Certains économistes s’interrogent d’ailleurs sur le bien-fondé et l’influence parfois excessive de ces agences de notation privées, dont les dégradations peuvent avoir des effets pro-cycliques et auto-réalisateurs en période de crise. Leurs méthodologies sont aussi parfois critiquées pour leur manque de transparence.
Mais en attendant une réforme hypothétique de leur fonctionnement et de leur régulation, ces “juges” de la qualité de crédit des États restent incontournables et redoutés. Leurs verdicts continueront de rythmer l’agenda économique de la France et d’influencer le coût de sa dette dans les années à venir.
L’avertissement sans frais de Moody’s est en tout cas un signal que le gouvernement serait bien avisé de prendre au sérieux. Car à force de voir sa note se dégrader, la signature de la France pourrait perdre de son lustre sur les marchés financiers, rendant plus difficile et coûteux le financement de son modèle social. Mais la France a aussi des atouts à faire valoir pour préserver son précieux “AA”.

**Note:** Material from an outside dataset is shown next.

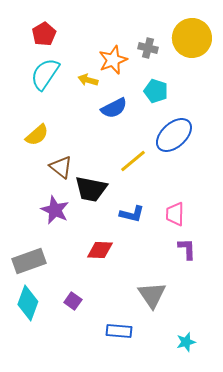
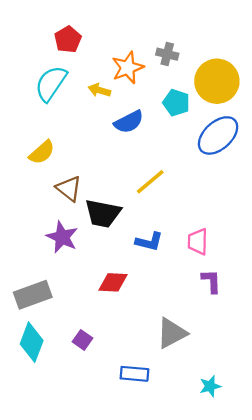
red pentagon: (44, 34) -> (68, 39), moved
yellow circle: (192, 38) -> (217, 81), moved
blue ellipse: (174, 135) -> (218, 135), moved
gray triangle: (152, 295) -> (172, 333), turned 36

- Une économie diversifiée et compétitive, classée 7e mondiale par le PIB
- Une place géopolitique et diplomatique de premier plan
- Des infrastructures et un capital humain de qualité
- Une épargne abondante pour financer les investissements d’avenir
Autant de points forts sur lesquels le pays peut s’appuyer pour convaincre qu’il mettra en oeuvre les réformes indispensables à la soutenabilité de sa dette et à la maîtrise de ses dépenses publiques sur le long terme. C’est tout l’enjeu des prochains mois pour le gouvernement d’Antoine Armand, qui joue son va-tout budgétaire.